# crabmeat and sweetcorn soup - takeaway style



## longxia (May 23, 2005)

i have been trying to recreate crabmeat and sweetcorn soup - takeaway style

i have been playing around with various recipes and still cant perfect that exact taste. i guess they would use - seafood stock, chicken stock, creamed corn, egg whites, msg and some corn starch.

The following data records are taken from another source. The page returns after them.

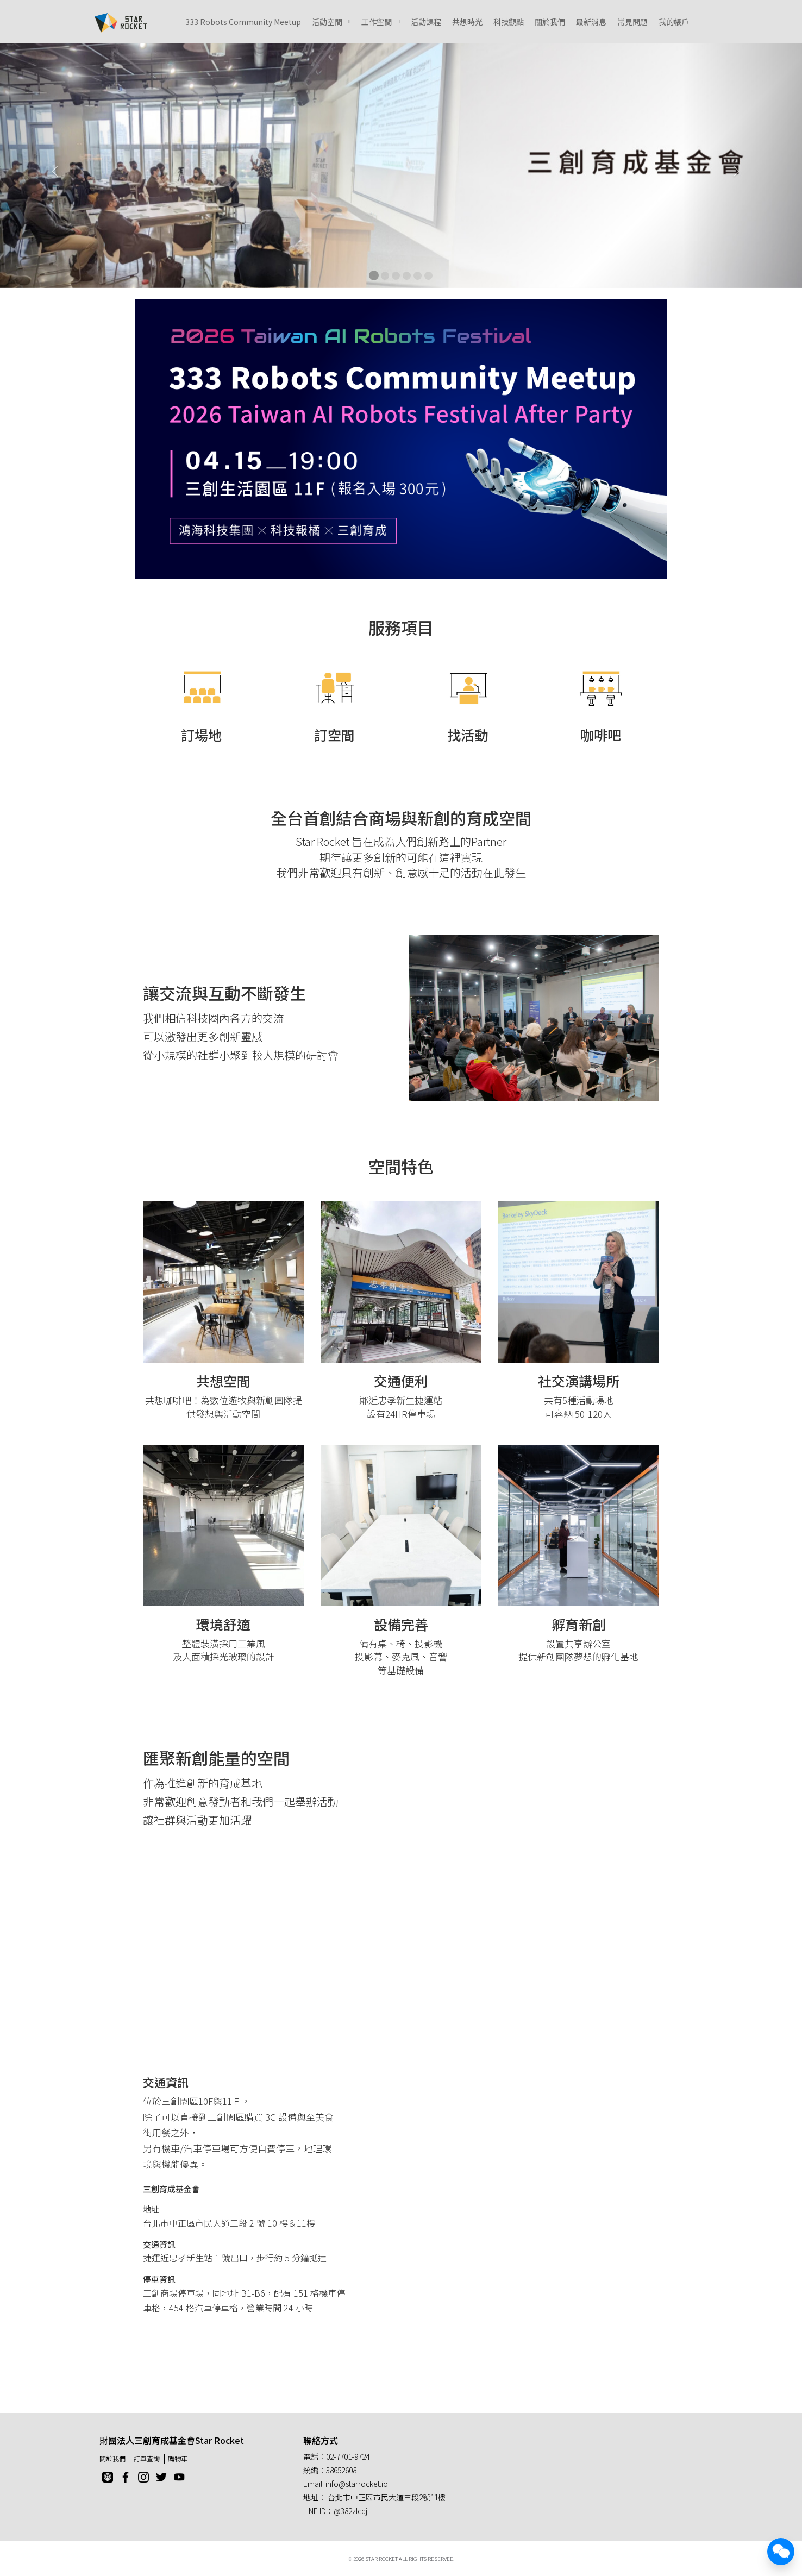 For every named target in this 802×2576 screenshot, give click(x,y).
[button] (60, 165)
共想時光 (467, 21)
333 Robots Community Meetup (243, 21)
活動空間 (327, 21)
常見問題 (632, 21)
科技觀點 (508, 21)
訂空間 (334, 734)
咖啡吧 (600, 734)
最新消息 (591, 21)
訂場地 (201, 734)
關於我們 (550, 21)
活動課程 (426, 21)
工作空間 (376, 21)
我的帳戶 (674, 21)
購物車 (177, 2458)
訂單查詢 (147, 2458)
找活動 (467, 734) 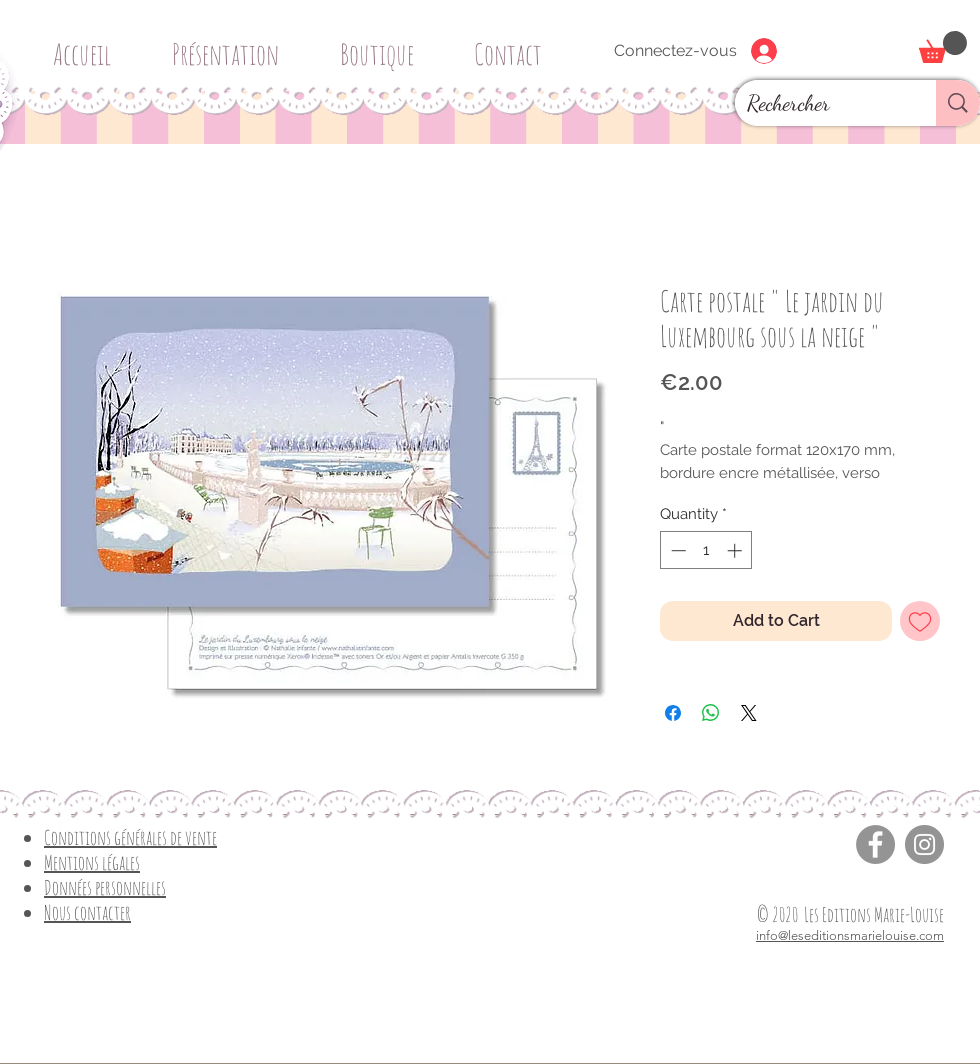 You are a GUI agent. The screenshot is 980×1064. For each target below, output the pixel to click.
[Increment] (736, 550)
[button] (384, 45)
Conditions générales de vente (130, 837)
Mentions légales (92, 862)
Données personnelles (105, 887)
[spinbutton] (706, 550)
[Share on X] (749, 713)
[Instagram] (924, 844)
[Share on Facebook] (673, 713)
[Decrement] (676, 550)
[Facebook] (875, 844)
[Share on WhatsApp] (711, 713)
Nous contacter (87, 912)
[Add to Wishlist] (920, 621) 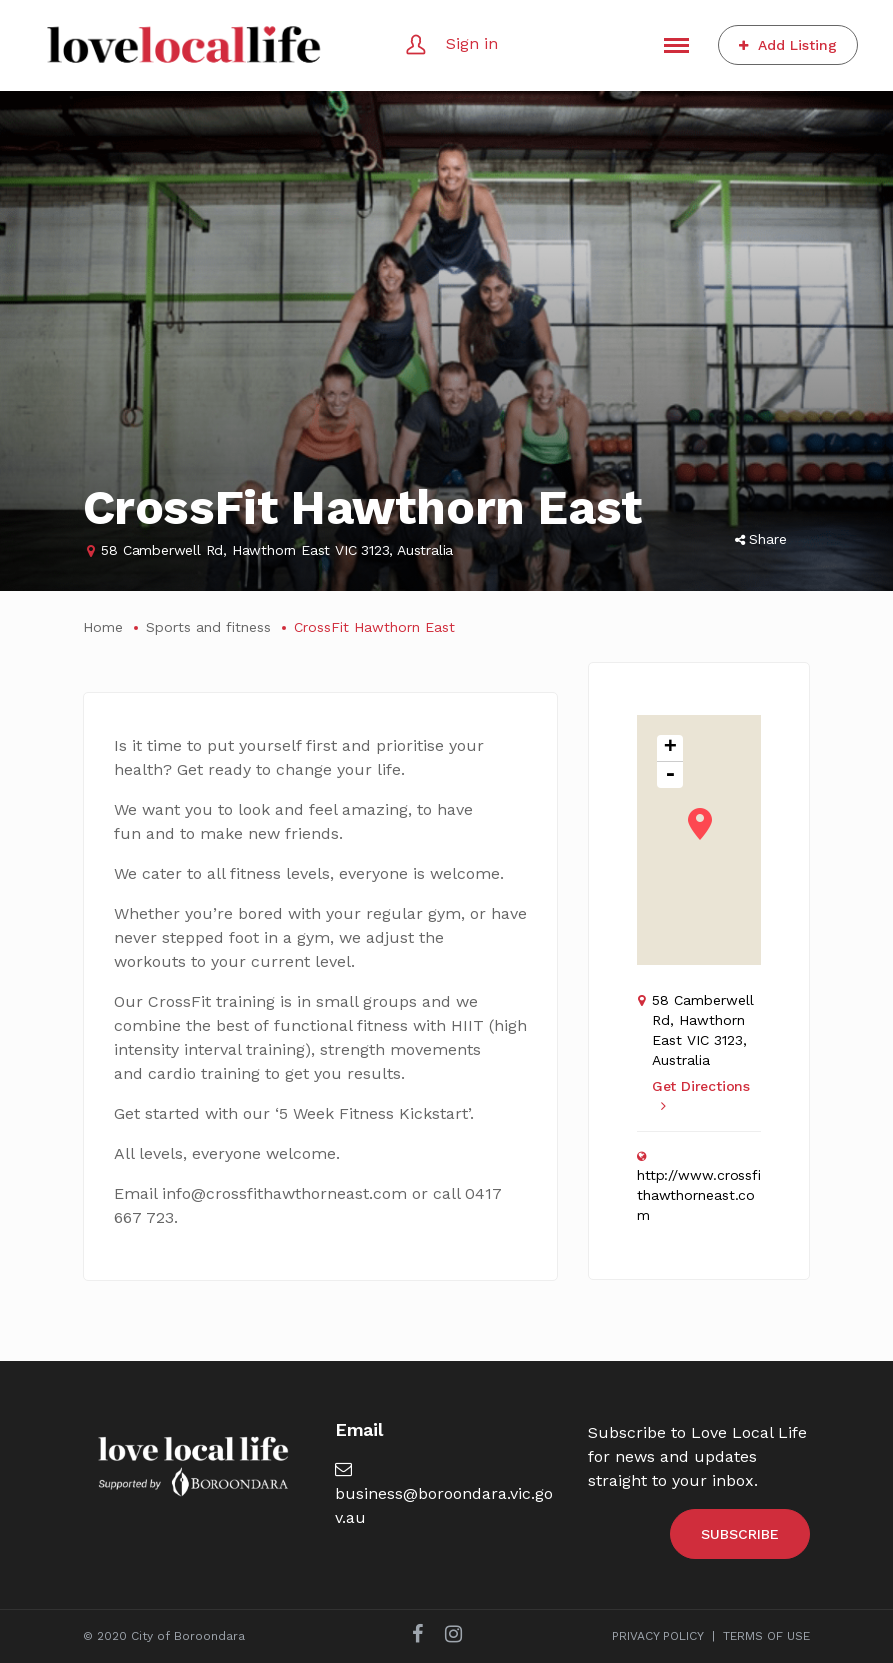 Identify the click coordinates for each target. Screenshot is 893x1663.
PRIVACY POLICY (658, 1636)
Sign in (472, 43)
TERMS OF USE (766, 1636)
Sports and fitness (208, 627)
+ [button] (670, 748)
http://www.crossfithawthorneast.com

would anyone have an exact recipe for this....


----------



## mickey (Sep 16, 2005)

dude here is a sweet recipe triple chcocolate cake
:chef:


----------



## mangilao30 (Apr 14, 2005)

My mom used to make this and I love it.

This is what she taught me:

chicken stock
crab meat
cream of corn
thinly sliced scallions
chili oil
sesame oil
chopped cilantro
egg whites
white pepper
corn starch

1. Get some good chicken broth, since you are not cooking the soup for long, the stock needs to be really great.
2. Add creamed corn, (when I was a kid there was no fresh corn) if you can use fresh sweet corn it will taste better.
3. Heat stock to a light boil, add crab meat, heat gently and then add the beated egg whites, no not boil. Let the egg whites cook gently into ribbons.
4. If you want a thicker soup, you can add a cornstarch slurry but I don't like it.
5. Garnish with cilantro, green onions, white pepper, drops of sesame oil and chili oil.
6. Enjoy!


----------